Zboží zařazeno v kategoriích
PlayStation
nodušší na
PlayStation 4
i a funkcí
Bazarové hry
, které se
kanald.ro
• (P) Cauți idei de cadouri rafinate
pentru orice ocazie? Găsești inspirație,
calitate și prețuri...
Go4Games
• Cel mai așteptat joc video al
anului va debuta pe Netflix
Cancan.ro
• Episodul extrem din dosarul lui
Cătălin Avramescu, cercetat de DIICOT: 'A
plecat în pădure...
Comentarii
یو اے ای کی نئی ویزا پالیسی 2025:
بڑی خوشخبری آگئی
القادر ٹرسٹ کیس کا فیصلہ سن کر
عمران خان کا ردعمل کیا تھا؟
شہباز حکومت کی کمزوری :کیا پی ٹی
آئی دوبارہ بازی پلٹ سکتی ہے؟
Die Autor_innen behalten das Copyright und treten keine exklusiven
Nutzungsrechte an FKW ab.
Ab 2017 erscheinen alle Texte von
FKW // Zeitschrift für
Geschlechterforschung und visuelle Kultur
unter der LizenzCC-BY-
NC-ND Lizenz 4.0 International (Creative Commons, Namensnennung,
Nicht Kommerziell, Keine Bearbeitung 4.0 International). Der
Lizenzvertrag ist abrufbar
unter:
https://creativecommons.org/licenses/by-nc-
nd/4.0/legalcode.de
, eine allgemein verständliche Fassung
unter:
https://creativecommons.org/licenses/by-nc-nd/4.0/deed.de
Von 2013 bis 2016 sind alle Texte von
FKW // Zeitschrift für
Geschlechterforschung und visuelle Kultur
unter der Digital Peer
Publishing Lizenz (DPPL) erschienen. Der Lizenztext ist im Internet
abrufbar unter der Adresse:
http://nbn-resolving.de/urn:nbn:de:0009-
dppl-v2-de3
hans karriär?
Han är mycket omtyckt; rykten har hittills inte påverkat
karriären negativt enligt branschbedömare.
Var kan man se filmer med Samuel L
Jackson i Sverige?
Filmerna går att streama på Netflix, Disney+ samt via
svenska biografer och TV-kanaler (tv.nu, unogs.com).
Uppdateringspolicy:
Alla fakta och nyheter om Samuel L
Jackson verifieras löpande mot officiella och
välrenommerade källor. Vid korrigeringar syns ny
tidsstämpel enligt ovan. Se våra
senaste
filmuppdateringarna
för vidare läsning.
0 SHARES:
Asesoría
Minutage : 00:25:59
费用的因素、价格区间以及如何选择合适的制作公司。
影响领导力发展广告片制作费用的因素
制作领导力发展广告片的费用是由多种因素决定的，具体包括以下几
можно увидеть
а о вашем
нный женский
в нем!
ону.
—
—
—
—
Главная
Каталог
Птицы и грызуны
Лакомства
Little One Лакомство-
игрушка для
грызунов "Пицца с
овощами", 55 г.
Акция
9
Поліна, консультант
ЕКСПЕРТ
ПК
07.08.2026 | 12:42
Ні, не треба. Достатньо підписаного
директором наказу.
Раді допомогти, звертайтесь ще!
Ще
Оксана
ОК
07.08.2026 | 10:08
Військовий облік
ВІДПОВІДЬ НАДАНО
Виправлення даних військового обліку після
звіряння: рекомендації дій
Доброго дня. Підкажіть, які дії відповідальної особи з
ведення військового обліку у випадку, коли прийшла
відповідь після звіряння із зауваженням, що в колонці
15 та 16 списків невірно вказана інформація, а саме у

**Brief:**
Repeat all of the material, exactly as it reads.

**Answer space:**
Zboží zařazeno v kategoriích
PlayStation
nodušší na
PlayStation 4
i a funkcí
Bazarové hry
, které se
kanald.ro
• (P) Cauți idei de cadouri rafinate
pentru orice ocazie? Găsești inspirație,
calitate și prețuri...
Go4Games
• Cel mai așteptat joc video al
anului va debuta pe Netflix
Cancan.ro
• Episodul extrem din dosarul lui
Cătălin Avramescu, cercetat de DIICOT: 'A
plecat în pădure...
Comentarii
یو اے ای کی نئی ویزا پالیسی 2025:
بڑی خوشخبری آگئی
القادر ٹرسٹ کیس کا فیصلہ سن کر
عمران خان کا ردعمل کیا تھا؟
شہباز حکومت کی کمزوری :کیا پی ٹی
آئی دوبارہ بازی پلٹ سکتی ہے؟
Die Autor_innen behalten das Copyright und treten keine exklusiven
Nutzungsrechte an FKW ab.
Ab 2017 erscheinen alle Texte von
FKW // Zeitschrift für
Geschlechterforschung und visuelle Kultur
unter der LizenzCC-BY-
NC-ND Lizenz 4.0 International (Creative Commons, Namensnennung,
Nicht Kommerziell, Keine Bearbeitung 4.0 International). Der
Lizenzvertrag ist abrufbar
unter:
https://creativecommons.org/licenses/by-nc-
nd/4.0/legalcode.de
, eine allgemein verständliche Fassung
unter:
https://creativecommons.org/licenses/by-nc-nd/4.0/deed.de
Von 2013 bis 2016 sind alle Texte von
FKW // Zeitschrift für
Geschlechterforschung und visuelle Kultur
unter der Digital Peer
Publishing Lizenz (DPPL) erschienen. Der Lizenztext ist im Internet
abrufbar unter der Adresse:
http://nbn-resolving.de/urn:nbn:de:0009-
dppl-v2-de3
hans karriär?
Han är mycket omtyckt; rykten har hittills inte påverkat
karriären negativt enligt branschbedömare.
Var kan man se filmer med Samuel L
Jackson i Sverige?
Filmerna går att streama på Netflix, Disney+ samt via
svenska biografer och TV-kanaler (tv.nu, unogs.com).
Uppdateringspolicy:
Alla fakta och nyheter om Samuel L
Jackson verifieras löpande mot officiella och
välrenommerade källor. Vid korrigeringar syns ny
tidsstämpel enligt ovan. Se våra
senaste
filmuppdateringarna
för vidare läsning.
0 SHARES:
Asesoría
Minutage : 00:25:59
费用的因素、价格区间以及如何选择合适的制作公司。
影响领导力发展广告片制作费用的因素
制作领导力发展广告片的费用是由多种因素决定的，具体包括以下几
можно увидеть
а о вашем
нный женский
в нем!
ону.
—
—
—
—
Главная
Каталог
Птицы и грызуны
Лакомства
Little One Лакомство-
игрушка для
грызунов "Пицца с
овощами", 55 г.
Акция
9
Поліна, консультант
ЕКСПЕРТ
ПК
07.08.2026 | 12:42
Ні, не треба. Достатньо підписаного
директором наказу.
Раді допомогти, звертайтесь ще!
Ще
Оксана
ОК
07.08.2026 | 10:08
Військовий облік
ВІДПОВІДЬ НАДАНО
Виправлення даних військового обліку після
звіряння: рекомендації дій
Доброго дня. Підкажіть, які дії відповідальної особи з
ведення військового обліку у випадку, коли прийшла
відповідь після звіряння із зауваженням, що в колонці
15 та 16 списків невірно вказана інформація, а саме у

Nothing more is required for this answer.